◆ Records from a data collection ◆
::::

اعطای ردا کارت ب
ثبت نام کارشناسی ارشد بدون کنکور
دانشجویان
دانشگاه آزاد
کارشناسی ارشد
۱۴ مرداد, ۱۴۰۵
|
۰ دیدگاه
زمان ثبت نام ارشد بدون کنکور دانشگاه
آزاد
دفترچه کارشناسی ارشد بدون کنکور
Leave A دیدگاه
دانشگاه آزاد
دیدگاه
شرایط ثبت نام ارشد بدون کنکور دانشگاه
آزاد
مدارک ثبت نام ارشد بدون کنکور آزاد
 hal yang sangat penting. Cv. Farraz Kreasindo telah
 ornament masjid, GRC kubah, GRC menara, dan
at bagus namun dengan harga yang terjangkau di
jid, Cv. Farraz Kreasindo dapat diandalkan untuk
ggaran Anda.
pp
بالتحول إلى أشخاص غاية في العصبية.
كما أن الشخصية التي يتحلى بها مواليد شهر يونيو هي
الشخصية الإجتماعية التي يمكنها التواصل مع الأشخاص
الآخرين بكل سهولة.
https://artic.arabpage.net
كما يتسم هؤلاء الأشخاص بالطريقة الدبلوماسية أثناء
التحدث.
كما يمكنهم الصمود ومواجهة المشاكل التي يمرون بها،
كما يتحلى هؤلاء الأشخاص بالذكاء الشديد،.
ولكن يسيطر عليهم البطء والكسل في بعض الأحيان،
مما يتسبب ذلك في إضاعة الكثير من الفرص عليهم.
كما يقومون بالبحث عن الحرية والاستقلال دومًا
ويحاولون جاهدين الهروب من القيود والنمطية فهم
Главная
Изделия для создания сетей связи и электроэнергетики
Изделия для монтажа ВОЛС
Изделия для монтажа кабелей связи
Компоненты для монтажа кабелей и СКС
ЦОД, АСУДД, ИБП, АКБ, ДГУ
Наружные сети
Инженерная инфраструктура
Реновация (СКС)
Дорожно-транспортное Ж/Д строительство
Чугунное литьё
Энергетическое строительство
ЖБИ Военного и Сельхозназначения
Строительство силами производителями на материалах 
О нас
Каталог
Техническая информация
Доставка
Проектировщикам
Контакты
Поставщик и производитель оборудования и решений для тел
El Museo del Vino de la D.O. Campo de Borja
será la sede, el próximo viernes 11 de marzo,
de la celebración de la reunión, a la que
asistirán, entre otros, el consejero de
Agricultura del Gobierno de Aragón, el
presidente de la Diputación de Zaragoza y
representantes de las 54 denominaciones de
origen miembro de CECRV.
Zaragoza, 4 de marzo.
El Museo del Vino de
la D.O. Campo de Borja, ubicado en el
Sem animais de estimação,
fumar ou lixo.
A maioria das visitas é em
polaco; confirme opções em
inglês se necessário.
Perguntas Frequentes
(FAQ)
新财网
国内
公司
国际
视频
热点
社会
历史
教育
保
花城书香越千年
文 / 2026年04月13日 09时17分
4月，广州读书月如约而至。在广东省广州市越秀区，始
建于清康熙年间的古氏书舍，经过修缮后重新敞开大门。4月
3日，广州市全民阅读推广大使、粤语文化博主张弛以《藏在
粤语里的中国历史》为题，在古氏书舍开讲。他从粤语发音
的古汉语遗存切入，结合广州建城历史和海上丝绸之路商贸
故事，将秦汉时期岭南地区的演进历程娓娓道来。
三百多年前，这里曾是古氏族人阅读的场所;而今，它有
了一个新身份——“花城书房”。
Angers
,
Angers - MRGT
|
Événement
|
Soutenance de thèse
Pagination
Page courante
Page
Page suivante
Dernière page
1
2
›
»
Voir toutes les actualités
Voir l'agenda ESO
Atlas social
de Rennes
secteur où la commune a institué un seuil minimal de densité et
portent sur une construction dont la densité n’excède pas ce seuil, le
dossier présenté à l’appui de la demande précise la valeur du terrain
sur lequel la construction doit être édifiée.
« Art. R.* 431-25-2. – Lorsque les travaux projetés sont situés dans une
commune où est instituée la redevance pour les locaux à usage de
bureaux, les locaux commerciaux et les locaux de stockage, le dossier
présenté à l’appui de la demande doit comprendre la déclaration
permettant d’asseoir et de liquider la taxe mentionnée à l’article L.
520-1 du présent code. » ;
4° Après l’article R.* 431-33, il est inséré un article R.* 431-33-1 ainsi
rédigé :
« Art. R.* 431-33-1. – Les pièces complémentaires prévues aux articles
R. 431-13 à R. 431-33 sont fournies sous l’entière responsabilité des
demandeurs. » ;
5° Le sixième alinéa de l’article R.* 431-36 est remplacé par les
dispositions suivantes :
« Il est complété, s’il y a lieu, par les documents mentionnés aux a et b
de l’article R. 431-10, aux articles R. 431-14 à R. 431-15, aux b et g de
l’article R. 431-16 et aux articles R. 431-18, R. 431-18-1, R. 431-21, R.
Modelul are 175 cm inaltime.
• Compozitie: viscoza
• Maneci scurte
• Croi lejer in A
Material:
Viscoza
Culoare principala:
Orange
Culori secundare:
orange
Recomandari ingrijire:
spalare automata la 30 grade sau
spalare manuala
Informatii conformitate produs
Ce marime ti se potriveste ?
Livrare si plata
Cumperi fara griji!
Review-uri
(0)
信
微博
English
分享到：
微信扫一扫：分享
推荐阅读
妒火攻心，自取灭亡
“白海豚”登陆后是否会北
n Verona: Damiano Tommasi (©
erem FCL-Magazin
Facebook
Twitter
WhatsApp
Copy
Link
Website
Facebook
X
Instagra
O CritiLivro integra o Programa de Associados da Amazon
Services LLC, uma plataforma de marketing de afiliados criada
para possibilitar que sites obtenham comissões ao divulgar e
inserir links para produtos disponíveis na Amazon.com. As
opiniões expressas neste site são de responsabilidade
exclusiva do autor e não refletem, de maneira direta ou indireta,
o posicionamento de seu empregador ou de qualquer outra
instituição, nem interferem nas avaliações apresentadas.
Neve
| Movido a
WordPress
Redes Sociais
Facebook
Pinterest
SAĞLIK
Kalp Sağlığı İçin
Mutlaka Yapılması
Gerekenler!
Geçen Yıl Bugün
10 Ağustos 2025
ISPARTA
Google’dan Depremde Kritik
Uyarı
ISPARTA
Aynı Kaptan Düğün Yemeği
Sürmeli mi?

::::

◆ TASK ITEM ◆
In the answer, every line above should be retyped exactly.

◆ EXERCISE RESULT ◆
اعطای ردا کارت ب
ثبت نام کارشناسی ارشد بدون کنکور
دانشجویان
دانشگاه آزاد
کارشناسی ارشد
۱۴ مرداد, ۱۴۰۵
|
۰ دیدگاه
زمان ثبت نام ارشد بدون کنکور دانشگاه
آزاد
دفترچه کارشناسی ارشد بدون کنکور
Leave A دیدگاه
دانشگاه آزاد
دیدگاه
شرایط ثبت نام ارشد بدون کنکور دانشگاه
آزاد
مدارک ثبت نام ارشد بدون کنکور آزاد
 hal yang sangat penting. Cv. Farraz Kreasindo telah
 ornament masjid, GRC kubah, GRC menara, dan
at bagus namun dengan harga yang terjangkau di
jid, Cv. Farraz Kreasindo dapat diandalkan untuk
ggaran Anda.
pp
بالتحول إلى أشخاص غاية في العصبية.
كما أن الشخصية التي يتحلى بها مواليد شهر يونيو هي
الشخصية الإجتماعية التي يمكنها التواصل مع الأشخاص
الآخرين بكل سهولة.
https://artic.arabpage.net
كما يتسم هؤلاء الأشخاص بالطريقة الدبلوماسية أثناء
التحدث.
كما يمكنهم الصمود ومواجهة المشاكل التي يمرون بها،
كما يتحلى هؤلاء الأشخاص بالذكاء الشديد،.
ولكن يسيطر عليهم البطء والكسل في بعض الأحيان،
مما يتسبب ذلك في إضاعة الكثير من الفرص عليهم.
كما يقومون بالبحث عن الحرية والاستقلال دومًا
ويحاولون جاهدين الهروب من القيود والنمطية فهم
Главная
Изделия для создания сетей связи и электроэнергетики
Изделия для монтажа ВОЛС
Изделия для монтажа кабелей связи
Компоненты для монтажа кабелей и СКС
ЦОД, АСУДД, ИБП, АКБ, ДГУ
Наружные сети
Инженерная инфраструктура
Реновация (СКС)
Дорожно-транспортное Ж/Д строительство
Чугунное литьё
Энергетическое строительство
ЖБИ Военного и Сельхозназначения
Строительство силами производителями на материалах 
О нас
Каталог
Техническая информация
Доставка
Проектировщикам
Контакты
Поставщик и производитель оборудования и решений для тел
El Museo del Vino de la D.O. Campo de Borja
será la sede, el próximo viernes 11 de marzo,
de la celebración de la reunión, a la que
asistirán, entre otros, el consejero de
Agricultura del Gobierno de Aragón, el
presidente de la Diputación de Zaragoza y
representantes de las 54 denominaciones de
origen miembro de CECRV.
Zaragoza, 4 de marzo.
El Museo del Vino de
la D.O. Campo de Borja, ubicado en el
Sem animais de estimação,
fumar ou lixo.
A maioria das visitas é em
polaco; confirme opções em
inglês se necessário.
Perguntas Frequentes
(FAQ)
新财网
国内
公司
国际
视频
热点
社会
历史
教育
保
花城书香越千年
文 / 2026年04月13日 09时17分
4月，广州读书月如约而至。在广东省广州市越秀区，始
建于清康熙年间的古氏书舍，经过修缮后重新敞开大门。4月
3日，广州市全民阅读推广大使、粤语文化博主张弛以《藏在
粤语里的中国历史》为题，在古氏书舍开讲。他从粤语发音
的古汉语遗存切入，结合广州建城历史和海上丝绸之路商贸
故事，将秦汉时期岭南地区的演进历程娓娓道来。
三百多年前，这里曾是古氏族人阅读的场所;而今，它有
了一个新身份——“花城书房”。
Angers
,
Angers - MRGT
|
Événement
|
Soutenance de thèse
Pagination
Page courante
Page
Page suivante
Dernière page
1
2
›
»
Voir toutes les actualités
Voir l'agenda ESO
Atlas social
de Rennes
secteur où la commune a institué un seuil minimal de densité et
portent sur une construction dont la densité n’excède pas ce seuil, le
dossier présenté à l’appui de la demande précise la valeur du terrain
sur lequel la construction doit être édifiée.
« Art. R.* 431-25-2. – Lorsque les travaux projetés sont situés dans une
commune où est instituée la redevance pour les locaux à usage de
bureaux, les locaux commerciaux et les locaux de stockage, le dossier
présenté à l’appui de la demande doit comprendre la déclaration
permettant d’asseoir et de liquider la taxe mentionnée à l’article L.
520-1 du présent code. » ;
4° Après l’article R.* 431-33, il est inséré un article R.* 431-33-1 ainsi
rédigé :
« Art. R.* 431-33-1. – Les pièces complémentaires prévues aux articles
R. 431-13 à R. 431-33 sont fournies sous l’entière responsabilité des
demandeurs. » ;
5° Le sixième alinéa de l’article R.* 431-36 est remplacé par les
dispositions suivantes :
« Il est complété, s’il y a lieu, par les documents mentionnés aux a et b
de l’article R. 431-10, aux articles R. 431-14 à R. 431-15, aux b et g de
l’article R. 431-16 et aux articles R. 431-18, R. 431-18-1, R. 431-21, R.
Modelul are 175 cm inaltime.
• Compozitie: viscoza
• Maneci scurte
• Croi lejer in A
Material:
Viscoza
Culoare principala:
Orange
Culori secundare:
orange
Recomandari ingrijire:
spalare automata la 30 grade sau
spalare manuala
Informatii conformitate produs
Ce marime ti se potriveste ?
Livrare si plata
Cumperi fara griji!
Review-uri
(0)
信
微博
English
分享到：
微信扫一扫：分享
推荐阅读
妒火攻心，自取灭亡
“白海豚”登陆后是否会北
n Verona: Damiano Tommasi (©
erem FCL-Magazin
Facebook
Twitter
WhatsApp
Copy
Link
Website
Facebook
X
Instagra
O CritiLivro integra o Programa de Associados da Amazon
Services LLC, uma plataforma de marketing de afiliados criada
para possibilitar que sites obtenham comissões ao divulgar e
inserir links para produtos disponíveis na Amazon.com. As
opiniões expressas neste site são de responsabilidade
exclusiva do autor e não refletem, de maneira direta ou indireta,
o posicionamento de seu empregador ou de qualquer outra
instituição, nem interferem nas avaliações apresentadas.
Neve
| Movido a
WordPress
Redes Sociais
Facebook
Pinterest
SAĞLIK
Kalp Sağlığı İçin
Mutlaka Yapılması
Gerekenler!
Geçen Yıl Bugün
10 Ağustos 2025
ISPARTA
Google’dan Depremde Kritik
Uyarı
ISPARTA
Aynı Kaptan Düğün Yemeği
Sürmeli mi?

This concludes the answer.